Tournament players can discern subtle differences between identical model rackets from the same production run. No manufacturing process produces precisely identical results.

With modern composite rackets, individual fibers move in the containing matrix and eventually change playing dynamics. The wear can dramatically effect playability and even lead to catastrophic failure. The type of fiber, volumetric ratio of fiber to resin, mechanical differences between fiber and resin, tiny voids in the matrix and geometric distribution of fibers combine to produce racket qualities.

Rackets respond to ball impact with non-linear dynamics. Players must anticipate and compensate for these dynamics with split-second timing to direct shots.
Comment by Marty on March 19, 2009 at 1:45pm
A detailed analysis would require inclusion of about 400 parameters boiling down to how long the ball stays on the strings at impact. A flexible racket with low string tension maximizes contact time allowing transfer of racket energy to the ball. Conversely, a stiff racket having tight strings causes the ball to rebound quickly requiring more racket speed to achieve comparable energy transfer.

A moving tennis ball presents kinetic energy measured in Joules calculated as half the product of the ball’s mass times its velocity squared. Power requires including a time element, i.e., one watt equals one Joule/sec. Reversing the balls direction calls on Newton’s F=ma law. In summary, while the ball and racket are in contact, the ball’s mass remains fixed, the reversing force is nearly constant and the acceleration, i.e., the ratio of the change in velocity to the contact time we can approximate as constant. Contact time becomes the value that determines the returning velocity.

The energy returned with the ball depends on three variables: Its arriving energy, the reversing force applied and how long the force acts. If the contact time remains identical for various combinations of racket stiffness and string tension, the power effect should be similar.
Comment by Marty on March 19, 2009 at 11:20am
Hmmm...might be an interesting analysis. I'll get right on it.
Comment by Mark / The Mayor on March 19, 2009 at 10:48am
Great start. How about the analysis of the way a head-heavy racquet affects your stroke and power vs. a balanced or handle-heavy racquet.
We all know that looser strings means more power, but what happens if you put tight strings in a powerful frame vs. loose strings in a player's frame (non-powerful) - at some point the total aggregate power could be equal, but how would the two assemblies play differently?
Comment by Marty on March 18, 2009 at 2:48pm
A good starting point would be to develop contacts in research and engineering departments at manufacturers. They have a vested interest in delivering accurate information about products.

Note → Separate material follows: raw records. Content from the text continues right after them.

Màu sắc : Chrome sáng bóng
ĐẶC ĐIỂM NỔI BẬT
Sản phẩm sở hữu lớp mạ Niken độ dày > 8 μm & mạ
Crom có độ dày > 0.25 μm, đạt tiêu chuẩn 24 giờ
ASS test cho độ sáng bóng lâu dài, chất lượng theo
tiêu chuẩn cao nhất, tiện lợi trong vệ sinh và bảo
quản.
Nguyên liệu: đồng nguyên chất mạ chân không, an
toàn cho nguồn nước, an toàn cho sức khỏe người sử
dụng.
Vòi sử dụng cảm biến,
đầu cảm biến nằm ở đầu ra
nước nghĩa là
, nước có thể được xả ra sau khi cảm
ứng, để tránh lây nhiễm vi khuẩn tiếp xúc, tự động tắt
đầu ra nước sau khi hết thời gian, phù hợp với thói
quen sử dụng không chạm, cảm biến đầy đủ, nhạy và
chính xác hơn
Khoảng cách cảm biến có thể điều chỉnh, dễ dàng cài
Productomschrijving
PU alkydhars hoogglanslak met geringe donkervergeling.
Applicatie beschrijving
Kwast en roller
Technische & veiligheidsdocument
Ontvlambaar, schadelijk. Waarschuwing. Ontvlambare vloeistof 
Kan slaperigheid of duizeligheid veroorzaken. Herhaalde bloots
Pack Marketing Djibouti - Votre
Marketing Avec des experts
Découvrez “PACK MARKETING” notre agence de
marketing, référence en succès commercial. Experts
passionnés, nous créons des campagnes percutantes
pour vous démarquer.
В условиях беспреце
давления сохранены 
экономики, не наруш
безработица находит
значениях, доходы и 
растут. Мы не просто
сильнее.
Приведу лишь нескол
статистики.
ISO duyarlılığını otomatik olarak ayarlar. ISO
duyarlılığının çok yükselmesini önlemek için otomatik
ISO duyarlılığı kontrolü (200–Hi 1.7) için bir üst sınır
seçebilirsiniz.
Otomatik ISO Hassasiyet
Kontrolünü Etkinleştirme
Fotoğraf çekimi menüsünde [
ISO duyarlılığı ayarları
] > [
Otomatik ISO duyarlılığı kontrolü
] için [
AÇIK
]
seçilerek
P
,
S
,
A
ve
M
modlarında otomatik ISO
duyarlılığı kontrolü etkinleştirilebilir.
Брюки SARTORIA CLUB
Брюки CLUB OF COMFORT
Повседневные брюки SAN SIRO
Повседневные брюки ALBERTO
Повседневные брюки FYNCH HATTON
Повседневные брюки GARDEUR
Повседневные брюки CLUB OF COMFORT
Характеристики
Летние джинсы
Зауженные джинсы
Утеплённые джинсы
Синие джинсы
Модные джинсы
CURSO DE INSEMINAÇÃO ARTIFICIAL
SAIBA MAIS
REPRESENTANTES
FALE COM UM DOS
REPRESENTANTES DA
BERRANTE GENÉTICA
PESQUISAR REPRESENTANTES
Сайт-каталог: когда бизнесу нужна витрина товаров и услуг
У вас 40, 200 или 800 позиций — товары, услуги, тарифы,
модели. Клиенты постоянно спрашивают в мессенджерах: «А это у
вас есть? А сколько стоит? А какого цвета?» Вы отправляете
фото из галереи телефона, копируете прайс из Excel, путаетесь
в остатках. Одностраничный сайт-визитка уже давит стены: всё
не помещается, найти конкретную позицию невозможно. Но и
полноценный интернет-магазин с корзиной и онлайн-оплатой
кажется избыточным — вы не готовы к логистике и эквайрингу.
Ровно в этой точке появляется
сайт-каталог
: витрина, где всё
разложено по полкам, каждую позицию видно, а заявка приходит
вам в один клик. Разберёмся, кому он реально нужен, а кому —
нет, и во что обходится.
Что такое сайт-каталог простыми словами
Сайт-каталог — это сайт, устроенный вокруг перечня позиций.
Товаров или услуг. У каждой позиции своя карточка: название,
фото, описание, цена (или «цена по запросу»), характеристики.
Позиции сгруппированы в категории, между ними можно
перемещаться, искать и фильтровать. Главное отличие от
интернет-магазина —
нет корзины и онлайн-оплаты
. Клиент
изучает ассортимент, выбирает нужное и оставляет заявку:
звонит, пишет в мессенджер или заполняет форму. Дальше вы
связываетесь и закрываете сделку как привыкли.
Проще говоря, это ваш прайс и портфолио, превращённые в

The materials technologies involved in rackets alone could fill volumes. Long term, I would like to establish an independent testing lab for sports equipment to provide services similar to those offered by Underwriter's Labs (UL). Pure science could be used to generate comparitive studies for consumers and professionals. I want to provide technical information that helps non-technical tennis players choose equipment. Certifications might also be developed that would help level the "fluff" field.

Technology can address questions like "Why do two "identical" rackets seem to play differently?" and "How does the weather affect my game?" More?
Comment by Mark / The Mayor on March 17, 2009 at 4:38pm
This sounds like a fascinating endeavor. To strip away the advertising fluff from the actual mechanics of a frame (or frame system) is a challenge worth pursuing. I can't wait to see the fruits of your labor and hear all about what you learn.

Do you have any ideas on where to start?